---
title: "Exam - stochastic processes"
output: html_document
---

```{r setup, include=FALSE}
knitr::opts_chunk$set(eval = FALSE)
```

# CO2 concentration in atmosphere

R's built-in dataset `co2` is a time series of atmospheric CO2 concentration at the Mauna Loa observatory. We will analyse this dataset below.

## Explorative data analysis

- Start as always by plotting the data.

- Is this a second order stationary time series (explain what it means)?

- Use `decompose` to make a decomposition of the data to remove any trend and seasonal component and explain the method of how this is done.

- Save the random component as `co2rand` (omit any `NA` values), plot the correlogram of `co2rand` and explain the correlogram: What is it used for and how is it interpreted?
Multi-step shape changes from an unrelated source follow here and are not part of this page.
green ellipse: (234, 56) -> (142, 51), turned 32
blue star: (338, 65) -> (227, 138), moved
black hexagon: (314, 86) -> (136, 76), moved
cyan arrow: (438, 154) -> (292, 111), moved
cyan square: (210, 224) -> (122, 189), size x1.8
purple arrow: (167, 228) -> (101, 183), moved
What is assumed about the underlying process?

## Auto-regressive model of order 1

- Manually fit a AR(1) model using `lm` without an intercept:
```{r}
n <- length(co2rand)
y <- co2rand[2:n]
x <- co2rand[1:(n-1)]
fitlm <- lm(y ~ x - 1)
summary(fitlm)
```

- Explain the output of the last command above. Is there significant autocorrelation? What is the estimated lag 1 autocorrelation coefficient?

- Write down the equation expressing the fitted model.

- Based on the data $x_1,\dots,x_n$ what is the predicted value for $x_{n+1}$?

- What is the predicted value for $x_{n+10}$?

- Save the model residuals (use `residuals(fitlm)`) and plot the correlogram. What is the theoretical acf for this model?

- Is the AR(1) model a good fit?

## Higher order autoregressive moving average (ARMA) models

- How do we define higher order AR(p) processes?

- Use `lm` as above to estimate an AR(2) model for `co2rand`. Is the lag 2 autocorrelation coefficient significant according to a `summary` of the fitted model?

- What is the partial autocorrelation function and how is it useful in relation to AR(p) processes?

- How is a MA(q) process defined?

- Try to fit a collection of ARMA(p,q) models for $p$ and $q$ at most 2, and find the best fitting one based on AIC. (Hint: If you called the models `ar1`, `ar2`, `ma1`, `ma2`, `arma11`, `arma12`, `arma21`, and `arma22` you can compare them all in a single call to `AIC`; `AIC(ar1, ar2, ma1, ma2, arma11, arma12, arma21, arma22)`)

- Write down the parameter estimates of the final model, and check whether it is a good fit to the data.

- Give 95% confidence intervals for the parameter estimates of the final model selected by AIC. (Hint: Use `confint`.)

## Prediction

- Make a prediction with an approximate 95% prediction interval for the next value of the random component $x_{n+1}$ based on this model.

- If there was no autocorrelation in the random component the approximate 95% prediction interval is given by $\bar{x} \pm 2\sqrt{s^2(1+1/n)}$.
Calculate this prediction interval and compare it with the one obtained above. What is the difference? Try to explain this.